Changes could help to level playing field
The Shanghai residential market is set to change as the mainland government prepares to launch new regulations to unify the granting system of land for foreign and domestic housing.
Property consultant DTZ Debenham Tie Leung Shanghai said the city planned to replace the present segregated foreign and domestic land-use system to stimulate overseas investment interest.
Under the present system, foreign and domestic investors face a different real estate environment. Foreign investors are not encouraged to set up wholly foreign-owned enterprises for developments in Shanghai and the participation of a local partner is needed.
In addition, a 30 per cent land-price premium is imposed on land granted for foreign use, which substantially increases development costs compared with domestic developers.
These two obstacles, along with stagnant market conditions resulting from the Asian financial crisis, had discouraged foreign real estate investment in recent years, the consultant said.
The lack of foreign investment has led the Shanghai government to reconsider the system.
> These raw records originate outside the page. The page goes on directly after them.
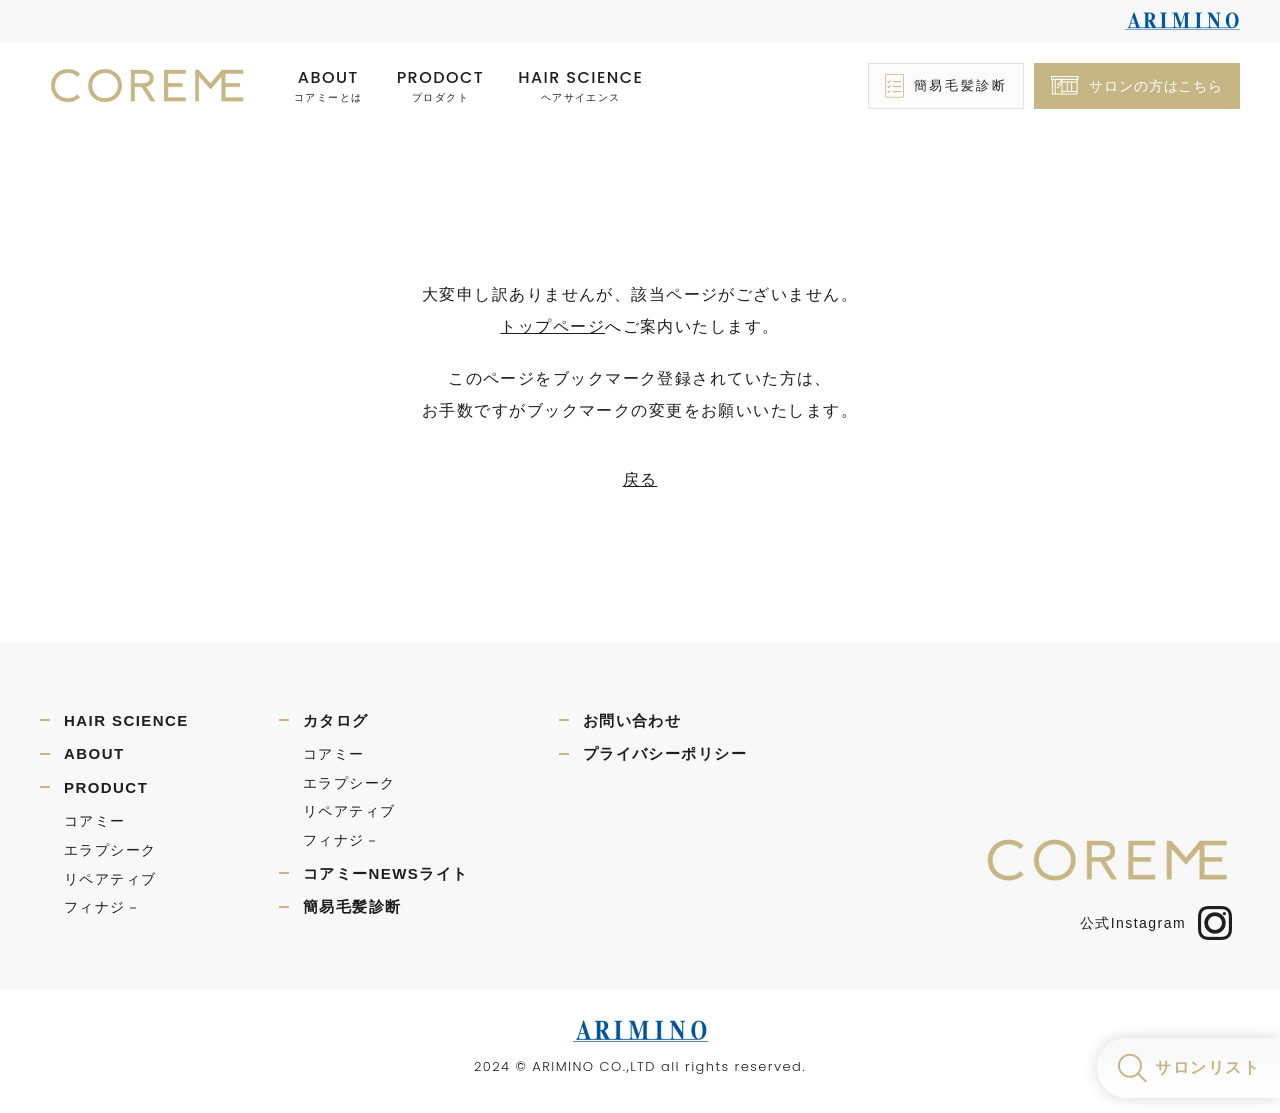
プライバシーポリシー (665, 753)
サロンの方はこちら (1156, 86)
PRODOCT (441, 86)
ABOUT (328, 86)
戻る (640, 479)
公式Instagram (1156, 923)
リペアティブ (110, 879)
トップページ (552, 326)
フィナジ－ (102, 907)
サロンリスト (1207, 1067)
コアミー (95, 821)
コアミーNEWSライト (386, 873)
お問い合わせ (632, 720)
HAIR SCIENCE (580, 86)
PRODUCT (106, 787)
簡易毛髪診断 (961, 85)
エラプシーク (110, 850)
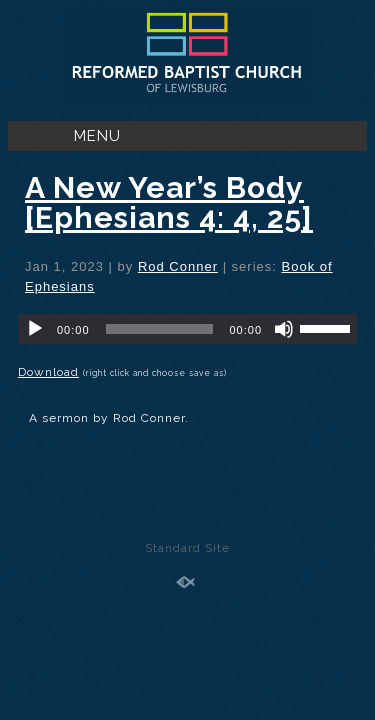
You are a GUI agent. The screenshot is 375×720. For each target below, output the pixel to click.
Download (48, 372)
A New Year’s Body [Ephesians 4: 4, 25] (169, 202)
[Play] (35, 329)
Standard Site (187, 548)
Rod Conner (178, 266)
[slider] (160, 329)
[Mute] (284, 329)
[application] (187, 329)
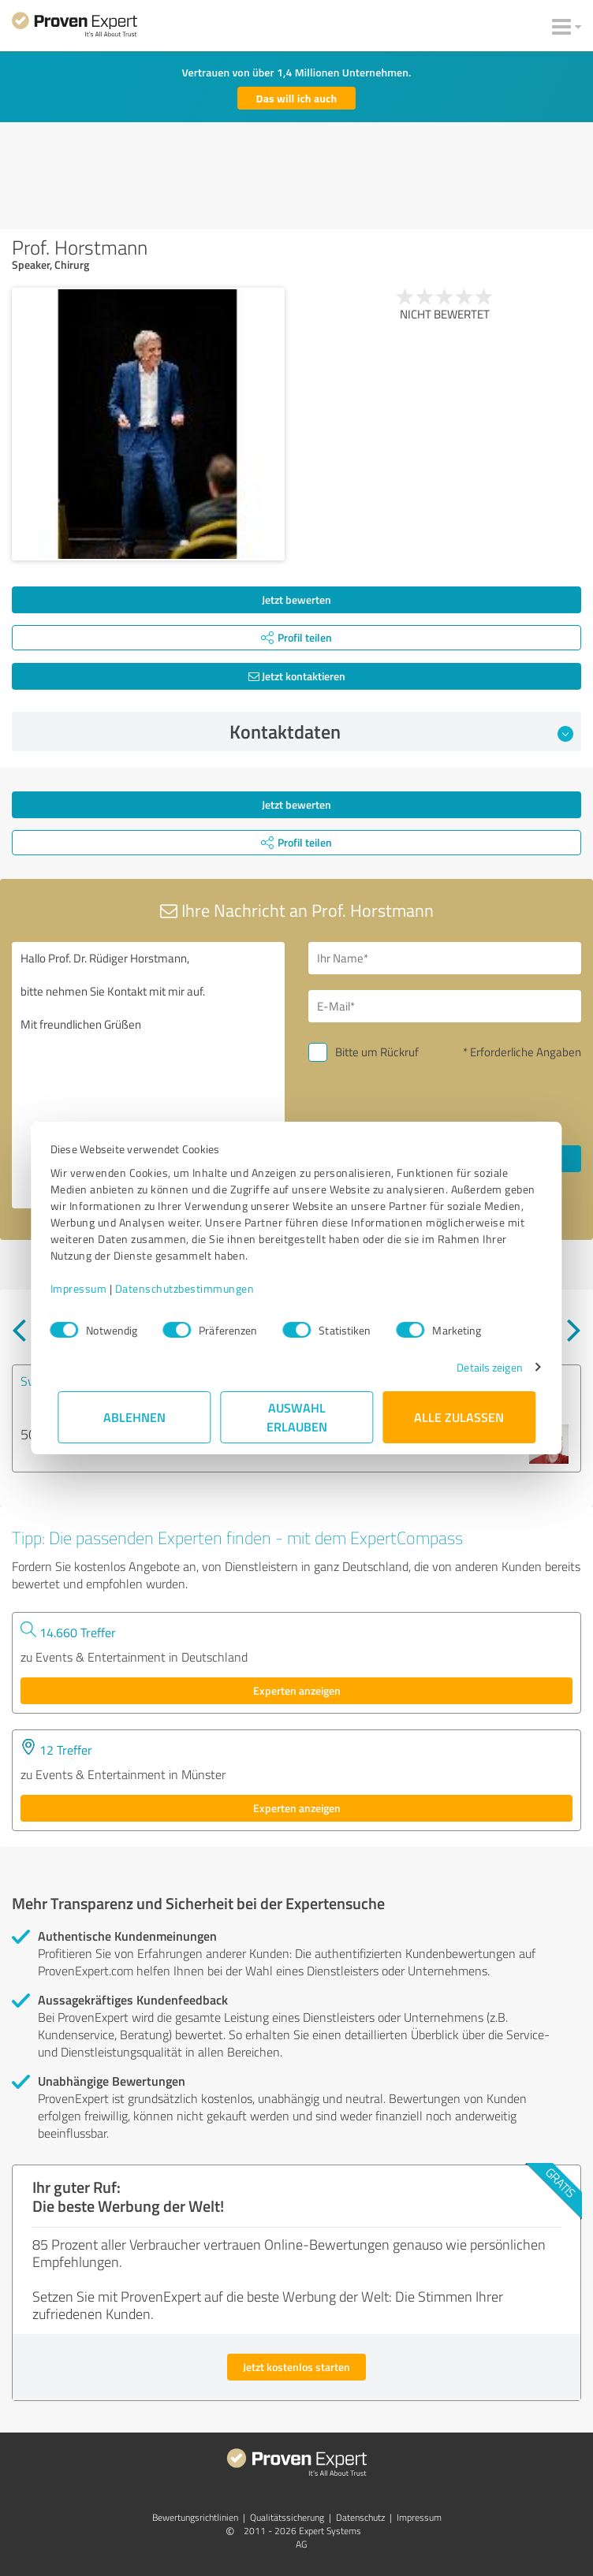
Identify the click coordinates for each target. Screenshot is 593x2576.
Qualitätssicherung (287, 2517)
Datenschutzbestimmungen (192, 1288)
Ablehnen (134, 1417)
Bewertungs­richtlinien (195, 2517)
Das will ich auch (297, 98)
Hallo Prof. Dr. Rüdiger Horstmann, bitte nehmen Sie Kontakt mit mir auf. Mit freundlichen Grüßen (148, 1075)
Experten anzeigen (297, 1690)
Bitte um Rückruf (377, 1052)
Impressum (86, 1288)
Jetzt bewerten (296, 599)
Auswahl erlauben (297, 1416)
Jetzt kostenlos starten (296, 2366)
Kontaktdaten (401, 731)
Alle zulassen (459, 1417)
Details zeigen (482, 1367)
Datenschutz (360, 2517)
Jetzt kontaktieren (296, 675)
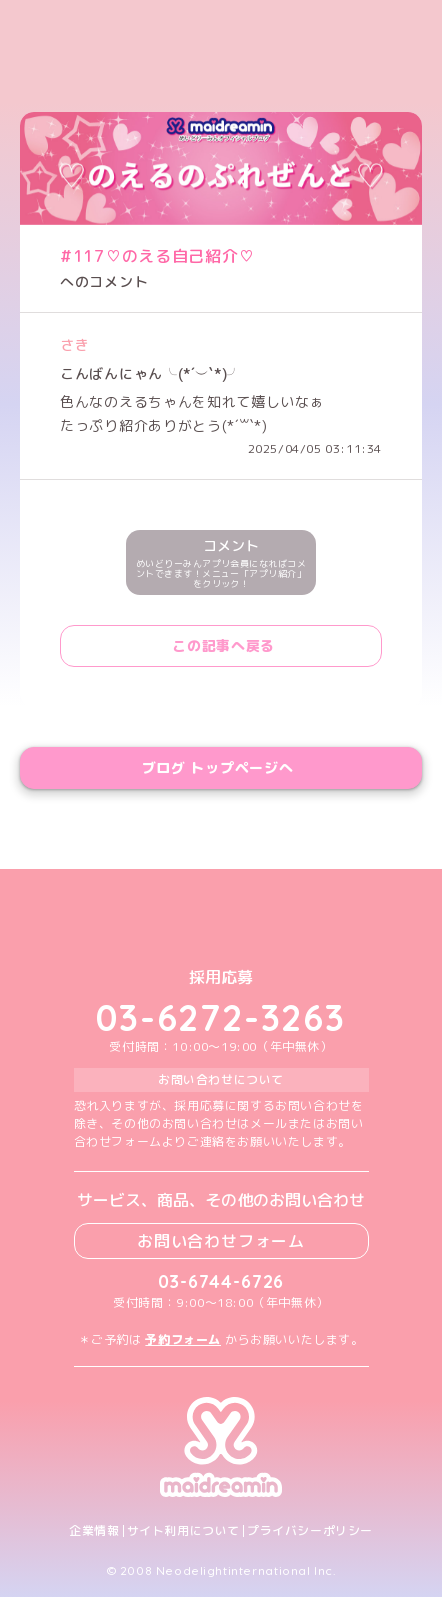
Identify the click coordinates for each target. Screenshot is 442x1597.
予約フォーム (183, 1339)
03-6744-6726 (221, 1281)
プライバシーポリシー (310, 1531)
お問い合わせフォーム (221, 1241)
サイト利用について (183, 1531)
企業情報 (94, 1531)
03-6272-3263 (221, 1017)
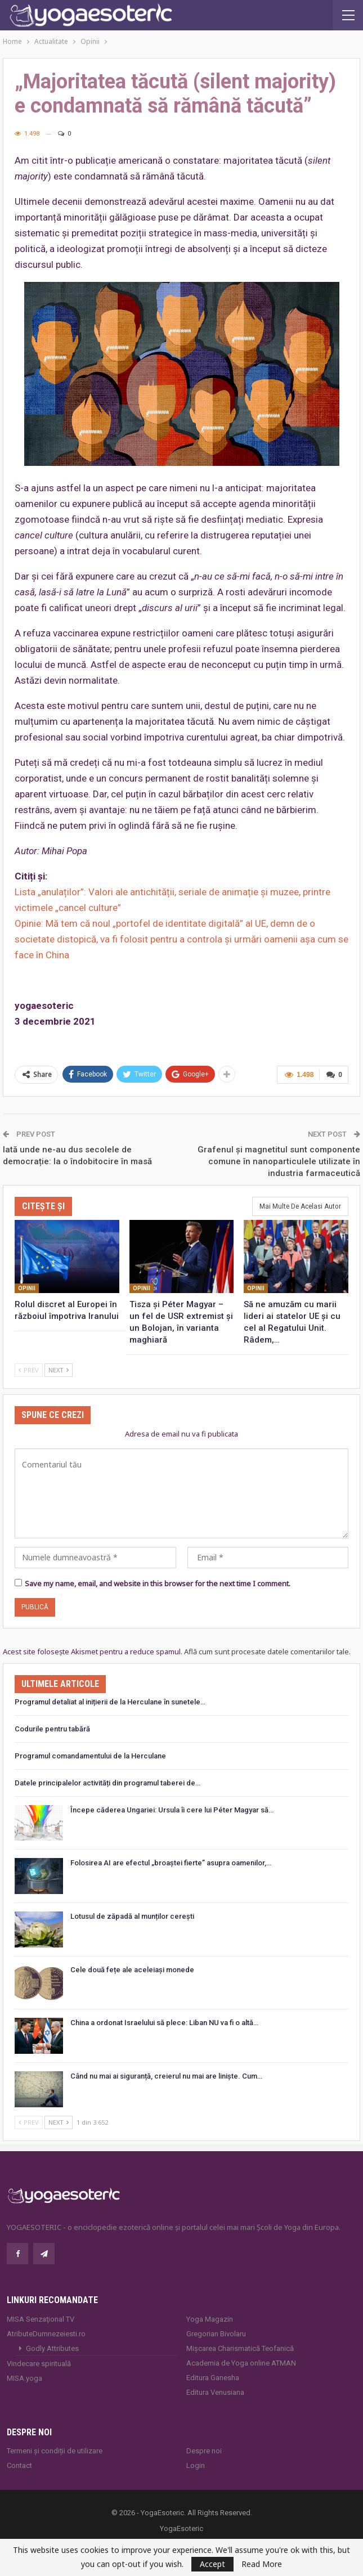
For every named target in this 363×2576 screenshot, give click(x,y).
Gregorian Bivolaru (216, 2334)
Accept (212, 2564)
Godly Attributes (52, 2348)
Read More (261, 2564)
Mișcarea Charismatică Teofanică (240, 2348)
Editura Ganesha (212, 2377)
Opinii (26, 1288)
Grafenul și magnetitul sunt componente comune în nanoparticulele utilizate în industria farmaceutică (279, 1161)
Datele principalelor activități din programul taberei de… (107, 1783)
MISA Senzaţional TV (40, 2319)
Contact (19, 2465)
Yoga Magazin (209, 2319)
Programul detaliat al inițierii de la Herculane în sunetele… (110, 1702)
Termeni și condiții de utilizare (54, 2451)
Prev (29, 1370)
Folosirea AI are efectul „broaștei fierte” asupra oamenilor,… (170, 1863)
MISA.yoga (24, 2378)
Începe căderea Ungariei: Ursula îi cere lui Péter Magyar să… (172, 1810)
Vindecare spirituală (39, 2363)
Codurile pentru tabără (52, 1729)
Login (195, 2465)
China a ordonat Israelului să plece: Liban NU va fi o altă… (164, 2022)
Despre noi (204, 2451)
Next (58, 1370)
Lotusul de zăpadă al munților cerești (132, 1916)
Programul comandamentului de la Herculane (90, 1756)
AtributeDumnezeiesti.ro (46, 2334)
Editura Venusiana (215, 2392)
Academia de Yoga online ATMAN (241, 2363)
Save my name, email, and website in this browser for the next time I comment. (157, 1583)
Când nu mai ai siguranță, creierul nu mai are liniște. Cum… (166, 2076)
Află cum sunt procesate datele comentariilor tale (266, 1651)
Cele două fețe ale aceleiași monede (132, 1969)
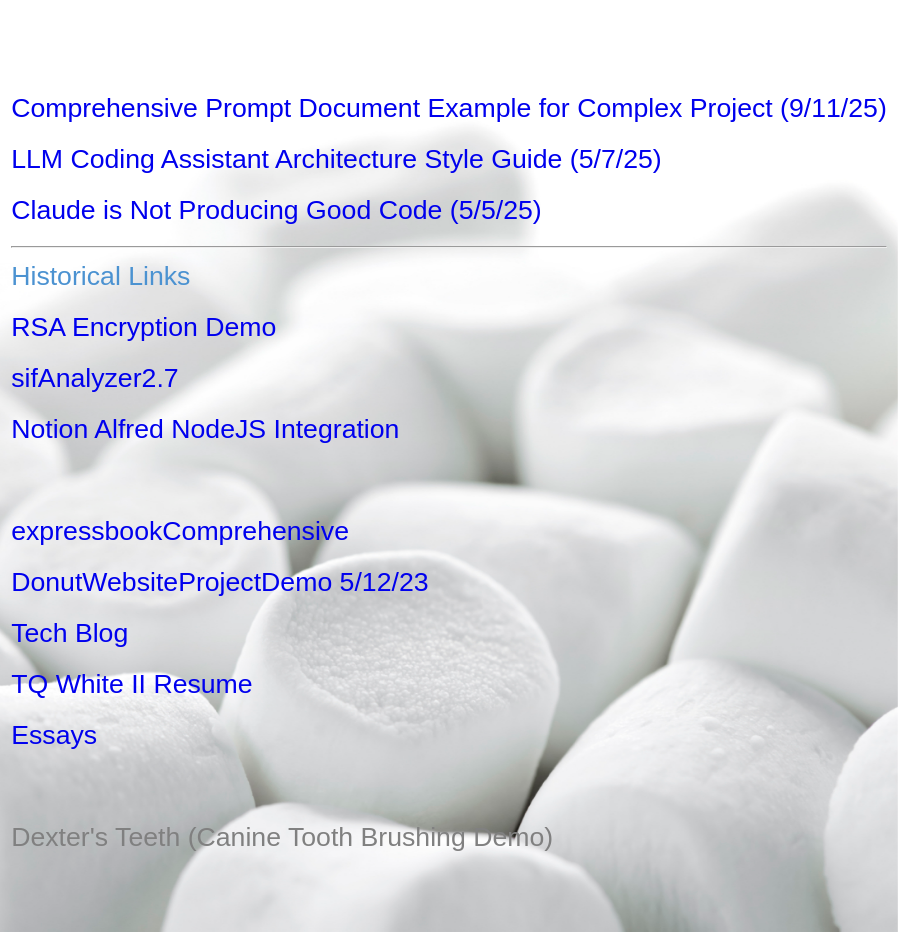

'Foreign developers now show scant interest in paying premiums for land purchase, given low returns resulting from a declining rental market and high project development costs,' DTZ said.
'To stimulate direct foreign investment, the government is contemplating removal of the foreign land premium, which should create a more level playing field.' The company said the move would grant foreign developers greater flexibility in project selection and permit more active participation in the burgeoning domestic housing market. This could help revitalise a stagnant investment environment.
'There is also a political factor imperative to the removal of the segmented land system. China must initiate land system reforms as part of the requirements for entry into the World Trade Organisation, which prohibits discriminatory practices towards foreign investors,' it said.
It said new land-use policies should create more incentives for foreign investment by eliminating the need for local partners, which should allow greater project control, improve cost management and increase overall project profitability.
The consultant said new supply in Shanghai's foreign residential market would decline over the next 12 months, given the tight government control of land allocation.